L’evangelista Luca, introducendo il racconto del battesimo di Gesù al fiume Giordano (3,15-16.21-22), riferisce che «il popolo era in attesa e tutti, riguardo a Giovanni Battista, si domandavano in cuor loro se non fosse lui il Cristo», cioè se potevano contare su di lui per realizzare il loro desiderio di libertà (dal dominio romano) e il loro desiderio di un’esistenza che vedesse finalmente compiute le promesse di Dio, cui i Profeti avevano dato voce (cfr quanto Isaia annuncia nella prima lettura, 40,1-5.9-11).
Giovanni chiarirà che non è lui il Messia da attendere, ma un altro, “più forte di lui”, cioè più capace di lui di realizzare le attese del suo popolo.
La persona cui fa riferimento Giovanni è tra i tanti che sono venuti al Giordano per ricevere da lui un battesimo di purificazione. Questa persona si chiama Gesù ed è riconosciuta, da una “voce dal cielo” (quella di Dio), come «il Figlio mio, l’amato; in te ho posto il mio compiacimento».
Anche l’apostolo Paolo, nello scritto indirizzato al discepolo Tito (2,11-14;3,4-7) proposto dalla seconda Lettura, parla di un’attesa degli uomini, l’attesa del compimento di una speranza qualificata come “beata”, apprezzabile, perché in grado di assicurare la “vita eterna”, cioè un’esistenza sottratta al potere devastante dell’empietà e alla deriva dei deludenti “desideri mondani” (quei desideri che restano confinati nel limitato orizzonte del mondo che passa e della vita che scorre inesorabile verso la fine. Per questo non sono in grado di assecondare pienamente l’attesa degli uomini).
Paolo associa la possibilità di attendere il compimento di questa “fortunata speranza” alla comparsa della grazia di Dio che “porta la salvezza” e che insegna agli uomini a “rinnegare l’empietà e i desideri mondani e a vivere in questo mondo (nel limitato orizzonte del mondo e del tempo) con sobrietà, giustizia e con pietà” (l’esatto contrario di un’esistenza prigioniera dell’empietà e dei deludenti desideri mondani).

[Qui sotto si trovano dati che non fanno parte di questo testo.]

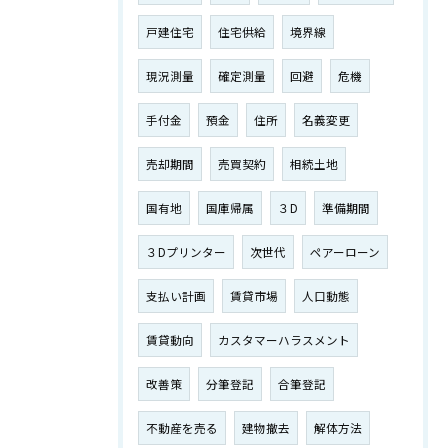
戸建住宅
住宅供給
境界線
現況測量
確定測量
回避
危機
手付金
預金
住所
名義変更
売却期間
売買契約
相続土地
国有地
国庫帰属
３D
準備期間
３Dプリンター
次世代
ペアーローン
支払い計画
賃貸市場
人口動態
賃貸動向
カスタマーハラスメント
改善策
分筆登記
合筆登記
不動産を売る
建物撤去
解体方法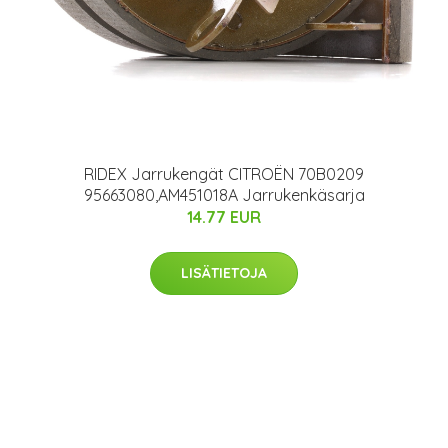
RIDEX Jarrukengät CITROËN 70B0209
95663080,AM451018A Jarrukenkäsarja
14.77 EUR
LISÄTIETOJA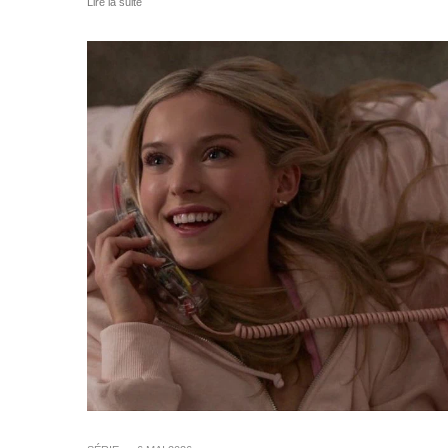
Lire la suite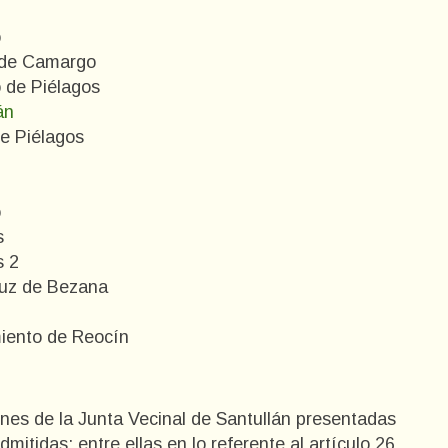
n
o
a de Camargo
 de Piélagos
án
de Piélagos
o
s
s 2
ruz de Bezana
miento de Reocín
ones de la Junta Vecinal de Santullán presentadas
mitidas; entre ellas en lo referente al artículo 26.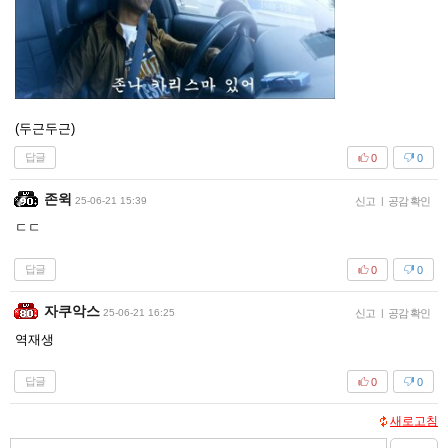
(두근두근)
답글
0
0
존윅
25-06-21 15:39
신고
|
공감 확인
ㄷㄷ
답글
0
0
자쿠악스
25-06-21 16:25
신고
|
공감 확인
역재생
답글
0
0
새로고침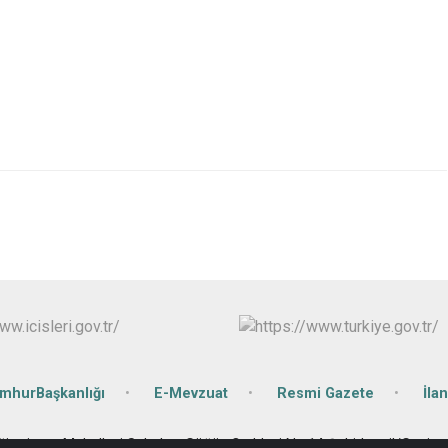
umhurBaşkanlığı
E-Mevzuat
Resmi Gazete
İlan
ğirmiçem Mahallesi Sabahat Göğüş Caddesi No:14 Şehitkamil/Gazian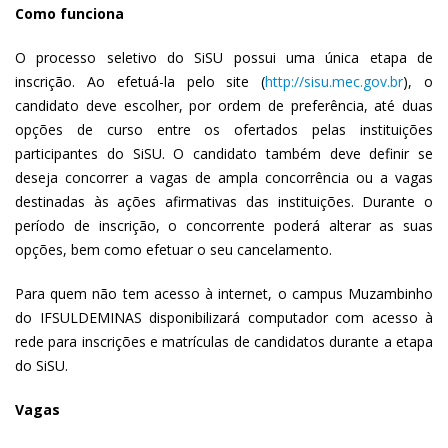
Como funciona
O processo seletivo do SiSU possui uma única etapa de
inscrição. Ao efetuá-la pelo site (
http://sisu.mec.gov.br
), o
candidato deve escolher, por ordem de preferência, até duas
opções de curso entre os ofertados pelas instituições
participantes do SiSU. O candidato também deve definir se
deseja concorrer a vagas de ampla concorrência ou a vagas
destinadas às ações afirmativas das instituições. Durante o
período de inscrição, o concorrente poderá alterar as suas
opções, bem como efetuar o seu cancelamento.
Para quem não tem acesso à internet, o campus Muzambinho
do IFSULDEMINAS disponibilizará computador com acesso à
rede para inscrições e matrículas de candidatos durante a etapa
do SiSU.
Vagas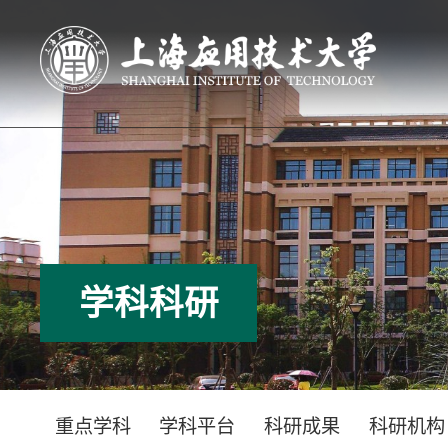
学科科研
重点学科
学科平台
科研成果
科研机构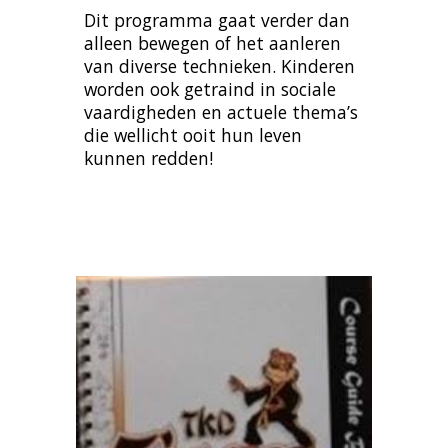
Dit programma gaat verder dan 
alleen bewegen of het aanleren 
van diverse technieken. Kinderen 
worden ook getraind in sociale 
vaardigheden en actuele thema’s 
die wellicht ooit hun leven 
kunnen redden!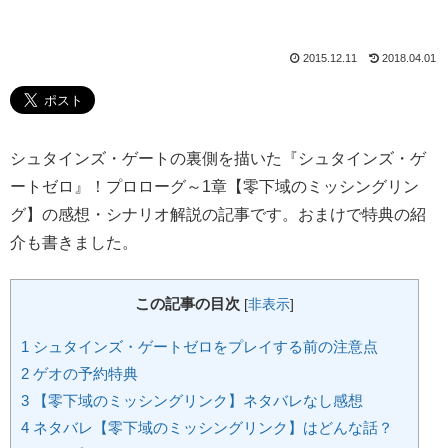
2015.12.11
2018.04.01
シュタインズ・ゲートの裏側を描いた『シュタインズ・ゲ
ートゼロ』！プロローグ～1章【零下域のミッシングリン
グ】の感想・シナリオ解説の記事です。おまけで特典の紹
介も書きました。
この記事の目次
[
非表示
]
1
シュタインズ・ゲートゼロをプレイする前の注意点
2
ゲオの予約特典
3
【零下域のミッシングリンク】ネタバレなし感想
4
ネタバレ【零下域のミッシングリンク】はどんな話？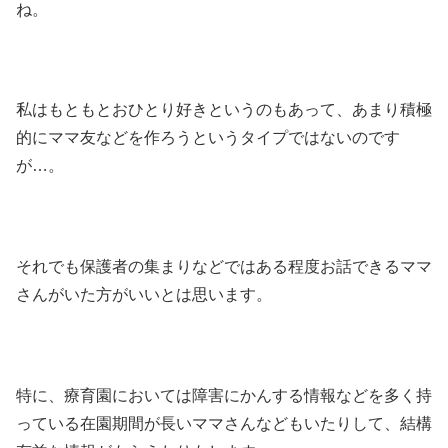
ね。
私はもともとおひとり好きというのもあって、あまり積極
的にママ友などを作ろうというタイプではないのです
が…。
それでも保護者の集まりなどではある程度お話できるママ
さんがいた方がいいとは思います。
特に、療育園においては障害にかんする情報などを多く持
っている在園期間が長いママさんなどもいたりして、結構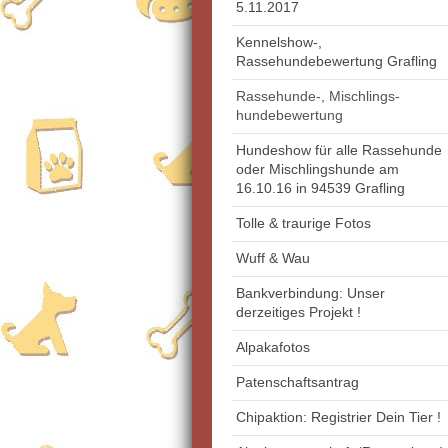
5.11.2017
Kennelshow-,
Rassehundebewertung Grafling
Rassehunde-, Mischlings-
hundebewertung
Hundeshow für alle Rassehunde
oder Mischlingshunde am
16.10.16 in 94539 Grafling
Tolle & traurige Fotos
Wuff & Wau
Bankverbindung: Unser
derzeitiges Projekt !
Alpakafotos
Patenschaftsantrag
Chipaktion: Registrier Dein Tier !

Proseguendo nel suo scritto l’apostolo Paolo ci rivela che “la grazia” è una persona, Gesù Cristo,, il quale, per riscattare gli uomini dalla devastante iniquità (“riscattarci da ogni iniquità”) e per appassionarli alle opere buone della “sobrietà, giustizia e pietà”, ha messo in gioco la propria vita (“ha dato se stesso”).
L’offerta che Gesù fa di se stesso, della propria vita, è il punto d’arrivo di una “discesa” iniziata con quello che Paolo presenta come “svuotamento di se stesso” che ha portato il Figlio di Dio a diventare simile agli uomini, ad assumere la condizione di schiavo e a farsi obbediente fino alla morte di croce (cfr Fil 2,7ss); discesa, proseguita nel battesimo, chiesto con insistenza e ricevuto nella grande depressione del fiume Giordano (circa 400 metri sotto il livello del mare) e conclusa sulla croce con una morte che lo delegittimava definitivamente agli occhi del suo popolo e metteva a tacere per sempre la “voce dal cielo” (quella di Dio) che lo aveva proclamato “Figlio amato”.
Quanto Paolo ha scritto al discepolo Tito riguarda anche tutti noi, che stiamo celebrando il battesimo di Gesù, perché ci ricorda il benefico impatto che Gesù può avere sulla nostra esistenza, quella che stiamo trascorrendo in questo mondo: ci insegna a vivere in questo mondo, in questi tempi che non risultano certamente rassicuranti, ospitali, non assecondando l’empietà, il male né i desideri che seducono e ingannano, ma dando credito a quella speranza forte, “apparsa” con Gesù (“la grazia di Dio”), più forte dell’empietà e capace di smascherare l’inganno dei desideri mondani.
Perché questo sia possibile abbiamo chiesto al Padre di aiutarci a vivere sempre nel suo amore, a lasciarci guidare nella vita di ogni giorno dal suo amore. Questo accadrà se, come chiederemo al termine della celebrazione, ascolteremo come discepoli Gesù, indicato dal Padre come il Figlio, nel quale Lui si riconosce e che gode della sua fiducia.